In the middle of the night, Etalon is taken to a cave, high in the hills. They rotate caretakers as he goes through his change. While the old man explains what is coming, the people worry; they no longer think of themselves as slaves, for now they have hope. The masters notice that production is down and they renew the vigor with which they direct. The slaves notice and they resent their station. Did they not hear the whispers of the people’s revolution in France? People took control of their destiny and rewrote their station. Could we not do the same? After all, we are a French colony, the same rules must apply. Perhaps we do not need Etalon and Ogun. Perhaps the time is right, regardless.

The slavemasters notice the resentment. This is something they have never seen and so the whip strikes more frequently and with greater ferocity. Instead of crushing hope it feeds the fire. By the time that Etalon emerges from the cave, everyone is ready. He is ready to lead and they are ready to follow.

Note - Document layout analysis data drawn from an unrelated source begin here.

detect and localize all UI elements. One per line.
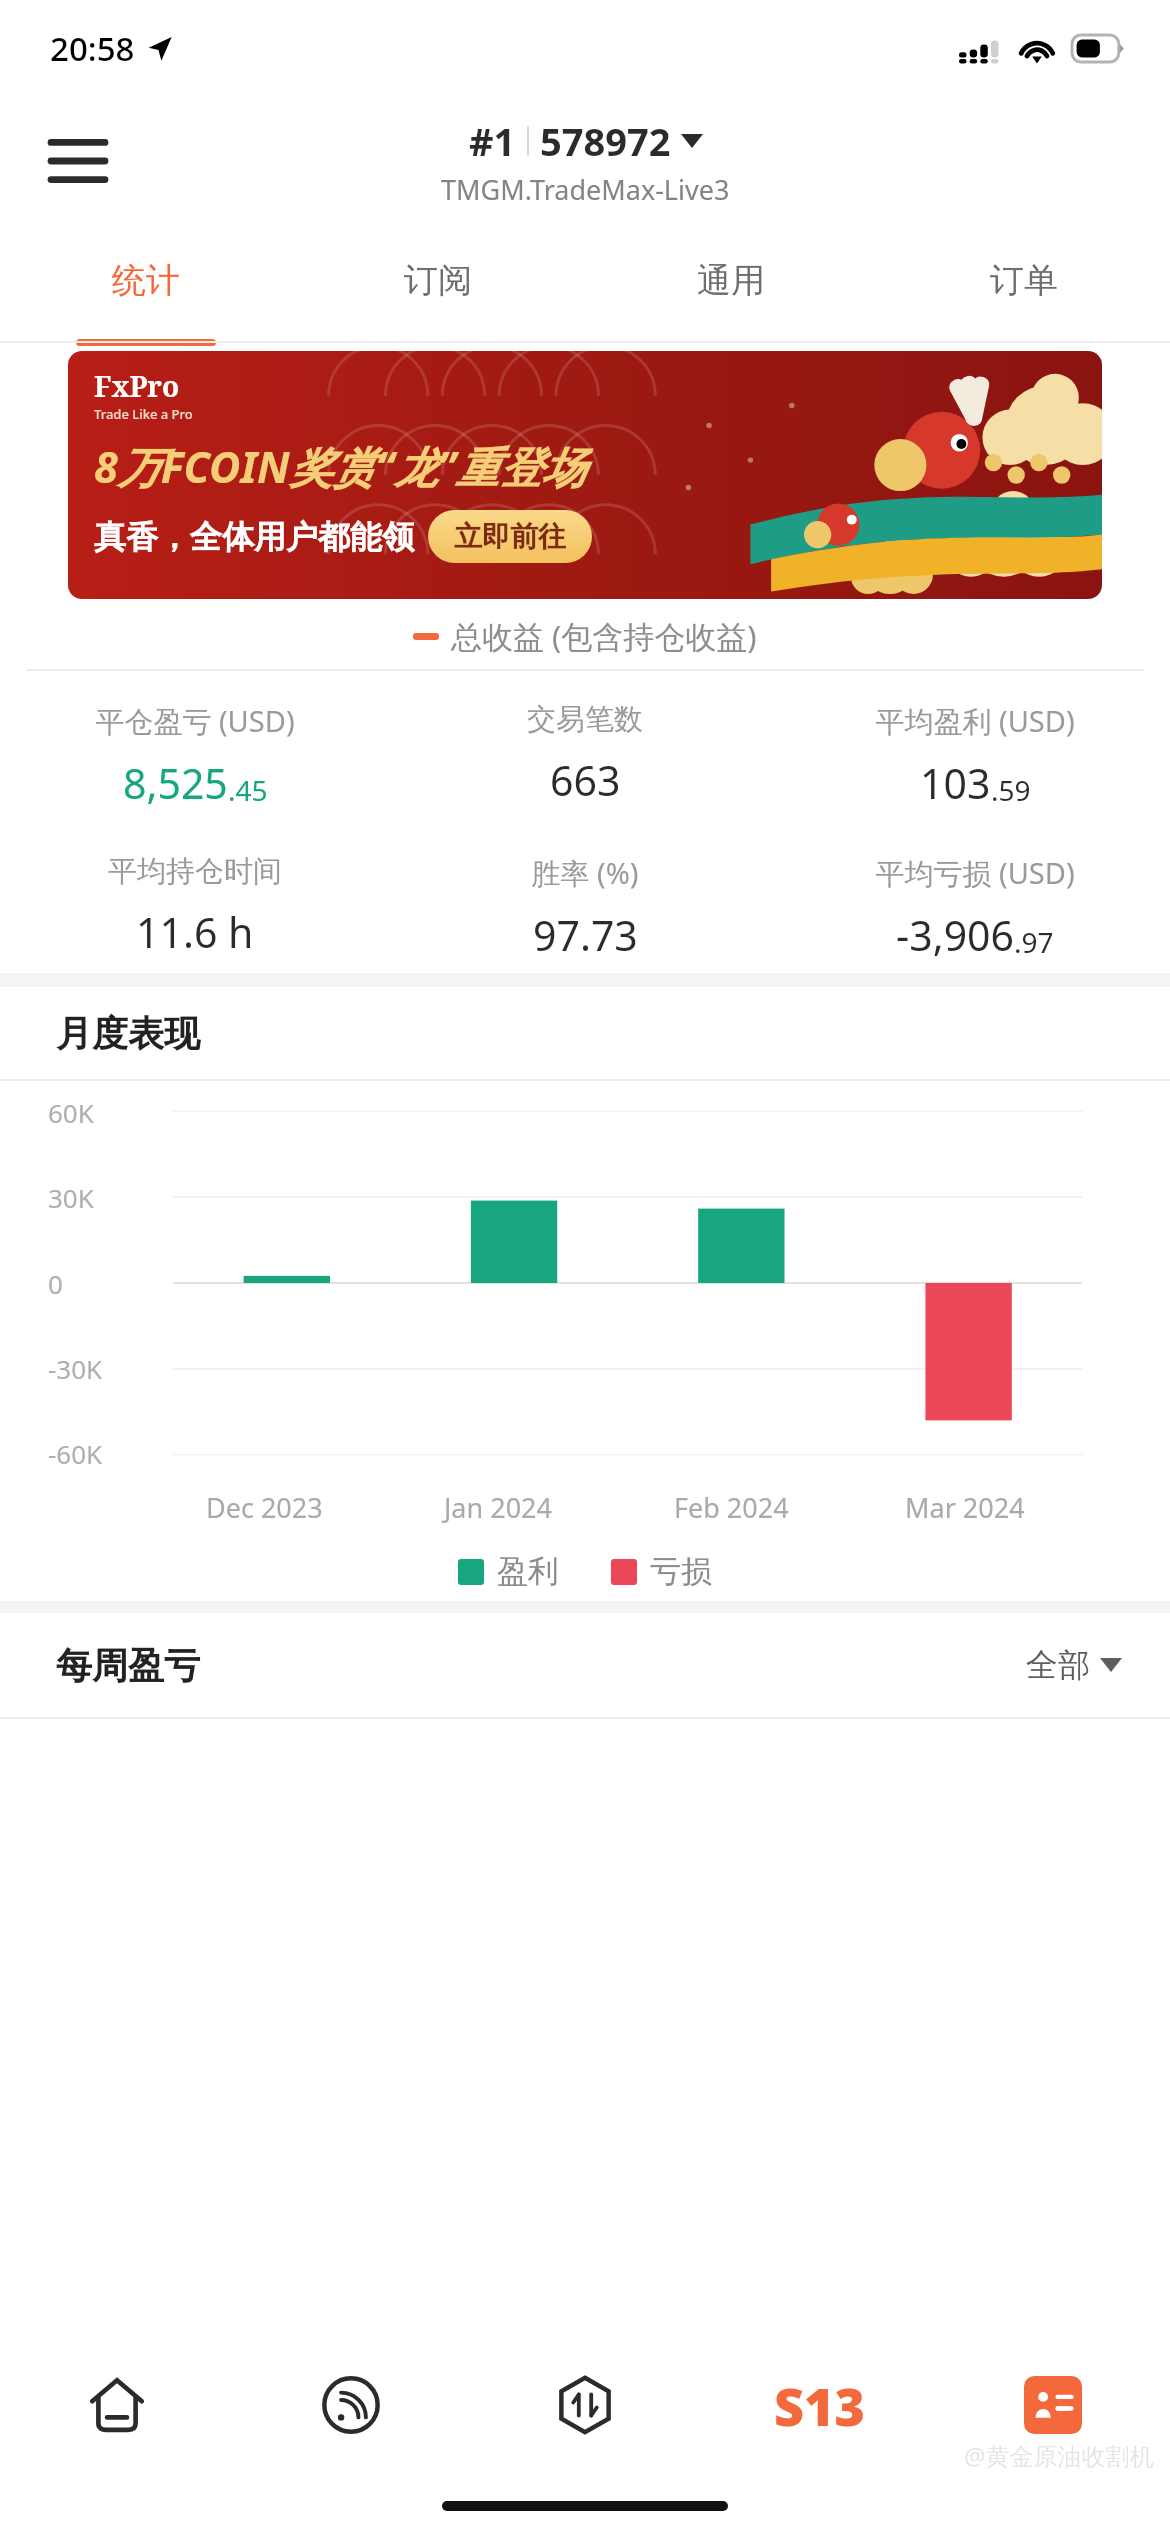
button[interactable]: 通用 — [584, 226, 877, 334]
button[interactable]: 平均盈利 (USD) — [780, 701, 1170, 811]
button[interactable]: #1 — [441, 115, 730, 208]
staticText: .45 — [228, 771, 268, 809]
staticText: 8万FCOIN奖赏“龙”重登场 — [94, 437, 585, 496]
staticText: 订单 — [990, 259, 1058, 302]
button[interactable]: Menu — [40, 123, 116, 199]
staticText: TMGM.TradeMax-Live3 — [441, 171, 730, 208]
staticText: .97 — [1014, 923, 1054, 961]
button[interactable]: 订阅 — [292, 226, 584, 334]
button[interactable]: Trade — [468, 2330, 702, 2480]
staticText: Trade Like a Pro — [94, 405, 193, 423]
staticText: -60K — [48, 1436, 103, 1471]
staticText: 全部 — [1026, 1645, 1090, 1685]
button[interactable]: S13 — [702, 2330, 936, 2480]
staticText: S13 — [774, 2370, 865, 2441]
button[interactable]: FxPro — [68, 351, 1102, 599]
staticText: 30K — [48, 1180, 94, 1215]
staticText: 盈利 — [497, 1552, 559, 1591]
staticText: 统计 — [112, 259, 180, 302]
staticText: -3,906 — [896, 907, 1014, 963]
staticText: .59 — [991, 771, 1031, 809]
staticText: #1 — [469, 115, 516, 167]
staticText: 亏损 — [650, 1552, 712, 1591]
staticText: 每周盈亏 — [56, 1643, 200, 1688]
button[interactable]: 全部 — [1026, 1645, 1122, 1685]
staticText: 60K — [48, 1095, 94, 1130]
staticText: 通用 — [697, 259, 765, 302]
staticText: Dec 2023 — [206, 1489, 323, 1526]
staticText: 月度表现 — [56, 1011, 200, 1056]
button[interactable]: Profile — [936, 2330, 1170, 2480]
staticText: Mar 2024 — [905, 1489, 1025, 1526]
staticText: Jan 2024 — [444, 1489, 552, 1526]
staticText: 交易笔数 — [527, 701, 643, 738]
staticText: 立即前往 — [454, 519, 566, 554]
button[interactable]: 统计 — [0, 226, 292, 334]
staticText: 总收益 (包含持仓收益) — [451, 615, 757, 657]
button[interactable]: 平均亏损 (USD) — [780, 853, 1170, 963]
staticText: 97.73 — [533, 907, 638, 963]
button[interactable]: 总收益 (包含持仓收益) — [0, 615, 1170, 657]
button[interactable]: 立即前往 — [428, 510, 592, 563]
staticText: 平仓盈亏 (USD) — [95, 701, 295, 741]
button[interactable]: Signals — [234, 2330, 468, 2480]
staticText: 578972 — [540, 115, 671, 167]
staticText: -30K — [48, 1351, 103, 1386]
button[interactable]: 交易笔数 — [390, 701, 780, 808]
button[interactable]: 订单 — [877, 226, 1170, 334]
staticText: 订阅 — [404, 259, 472, 302]
button[interactable]: 平均持仓时间 — [0, 853, 390, 960]
staticText: 663 — [550, 752, 621, 808]
staticText: @黄金原油收割机 — [964, 2439, 1154, 2472]
staticText: 20:58 — [50, 26, 135, 71]
staticText: 胜率 (%) — [531, 853, 639, 893]
staticText: 103 — [920, 755, 991, 811]
button[interactable]: Home — [0, 2330, 234, 2480]
staticText: Feb 2024 — [674, 1489, 789, 1526]
staticText: 8,525 — [123, 755, 228, 811]
staticText: 真香，全体用户都能领 — [94, 517, 414, 557]
staticText: 平均亏损 (USD) — [875, 853, 1075, 893]
staticText: 平均持仓时间 — [108, 853, 282, 890]
button[interactable]: 平仓盈亏 (USD) — [0, 701, 390, 811]
staticText: 11.6 h — [136, 904, 254, 960]
button[interactable]: 胜率 (%) — [390, 853, 780, 963]
staticText: FxPro — [94, 367, 180, 405]
staticText: 平均盈利 (USD) — [875, 701, 1075, 741]
staticText: 0 — [48, 1266, 63, 1301]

The day he returns to his body, word spreads across the island. The people talk of Etalon’s journey back home, to Africa. How he dined with their ancestors and communed with the gods. That night, a ceremony is held and it is one to be remembered. Instead of the 50 or 150 from the neighboring plantations, there are 25,000. The drums can be heard across the entire island. And Etalon is not ridden by Ogun, he becomes Ogun. Etalon does not walk across the red hot coals, he walks through the fire. He is jumping 20, 30 feet in the air, spinning and flipping. He howls in anticipation of the battles to come. And the people howl with him.